US 12,406,136 B2
Method and system for determining relationships between linguistic entities
Bharathwaj Raghunathan, Mississauga (CA); Vishal Jain, Toronto (CA); Tyler Wagner, Boston, MA (US); Tyler Feener, Toronto (CA); Shimeng Chen, Toronto (CA); Eric Brine, Toronto (CA); Lorenzo Kogler Anele, Toronto (CA); Danylo Oliynyk, Toronto (CA); and Rashik Shahjahan, Toronto (CA)
Assigned to nference, Inc., Cambridge, MA (US)
Filed by nference, inc., Cambridge, MA (US)
Filed on Nov. 4, 2022, as Appl. No. 18/052,697.
Claims priority of provisional application 63/276,342, filed on Nov. 5, 2021.
Prior Publication US 2023/0143418 A1, May 11, 2023
Int. Cl. G06F 40/205 (2020.01); G06F 40/289 (2020.01); G06F 40/30 (2020.01)

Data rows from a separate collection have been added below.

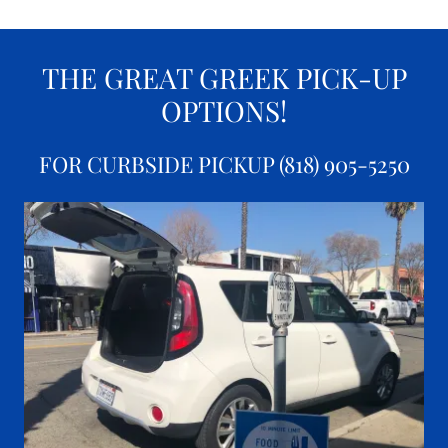
THE GREAT GREEK PICK-UP
OPTIONS!
FOR CURBSIDE PICKUP (818) 905-5250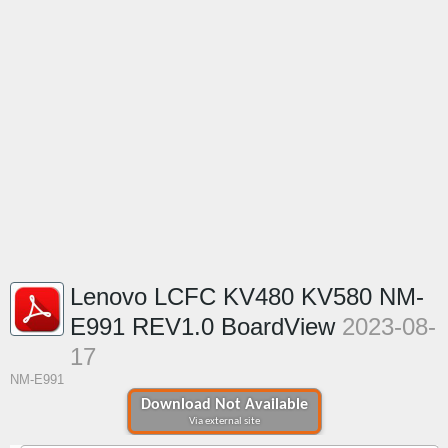
Lenovo LCFC KV480 KV580 NM-
E991 REV1.0 BoardView
2023-08-
17
NM-E991
Download Not Available
Via external site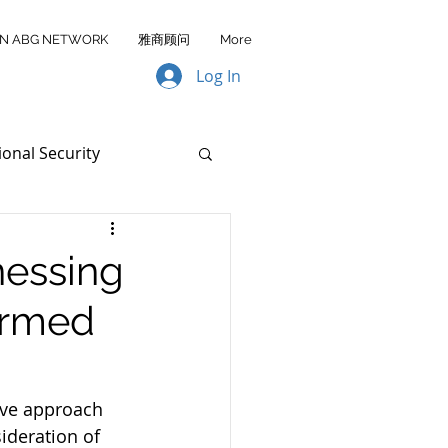
IN ABG NETWORK
雅商顾问
More
Log In
ional Security
Data Transfer
nessing
ormed
AA FY2026
ive approach 
ideration of 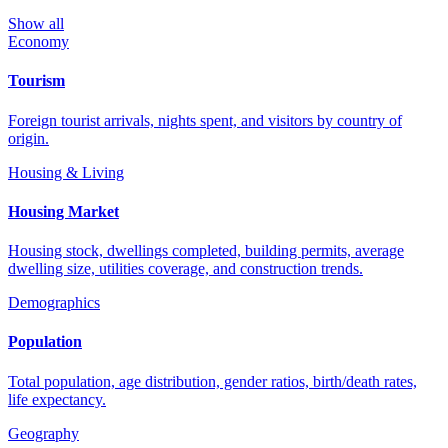
Show all
Economy
Tourism
Foreign tourist arrivals, nights spent, and visitors by country of
origin.
Housing & Living
Housing Market
Housing stock, dwellings completed, building permits, average
dwelling size, utilities coverage, and construction trends.
Demographics
Population
Total population, age distribution, gender ratios, birth/death rates,
life expectancy.
Geography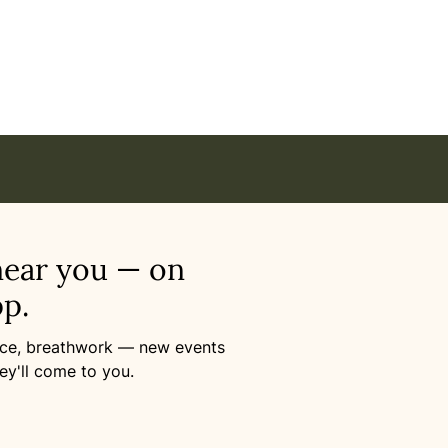
se – Awaken the Power of Vibrations in Online
near you — on
p.
ance, breathwork — new events
ey'll come to you.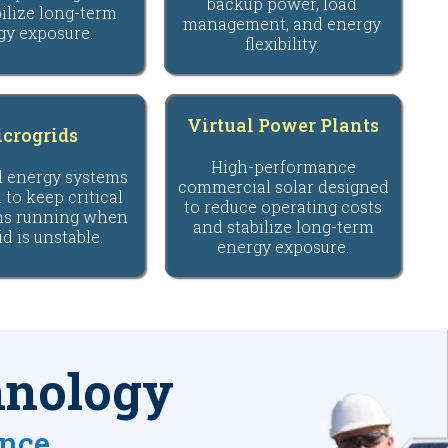
backup power, load
ilize long-term
management, and energy
gy exposure.
flexibility.
Virtual Power Plants
crogrids
High-performance
d energy systems
commercial solar designed
 to keep critical
to reduce operating costs
ns running when
and stabilize long-term
id is unstable.
energy exposure.
hnology
ance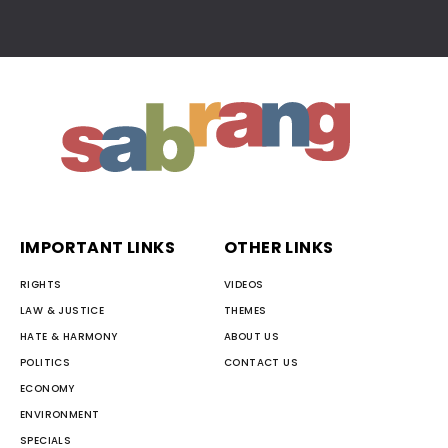
IMPORTANT LINKS
OTHER LINKS
RIGHTS
VIDEOS
LAW & JUSTICE
THEMES
HATE & HARMONY
ABOUT US
POLITICS
CONTACT US
ECONOMY
ENVIRONMENT
SPECIALS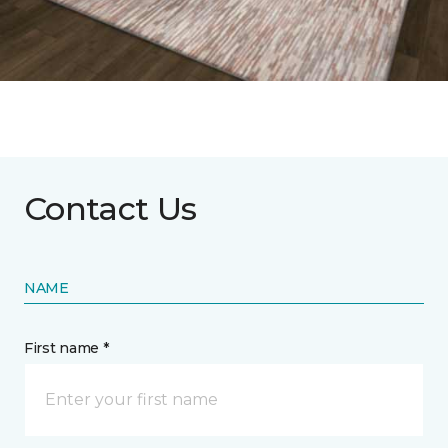
Contact Us
NAME
First name *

CPC G06F 40/205 (2020.01) [G06F 40/289 (2020.01); G06F 40/30 (2020.01)] 49 Claims
OG exemplary drawing
 
1. A method comprising
receiving, by a computing device, a first entity and a second entity;
accessing a corpus;
preprocessing, by the computing device, the corpus by:
grouping the corpus into a plurality of chunks at a head node;
distributing the plurality of chunks to a plurality of worker nodes configured as parallel processing units within a distributed cluster, wherein each worker node is executed on a separate physical or virtual machine and operates asynchronously;
retrieving a second plurality of sentences from one of the plurality of chunks of the corpus by one of the plurality of worker nodes;
extracting then sending a plurality of extracted entities and extracted relational phrases to the head node;
mapping the extracted relational phrases in a pretrained vector space using a pretrained
model to generate a plurality of extracted relational phrase embeddings;
clustering the extracted relational phrases in the pretrained vector space to generate clustering information for the plurality of extracted relational phrase embeddings; and
storing a mapping of the plurality of extracted entities, the plurality of extracted relational phrase embeddings, and the clustering information for the plurality of extracted relational phrase embeddings;
retrieving, by the computing device, a first plurality of sentences containing the first entity and the second entity from the corpus;
identifying, by the computing device, a plurality of relational phrases by extracting a relational phrase from each of the first plurality of sentences; and
identifying, by the computing device, one or more relationships between the first entity and the second entity.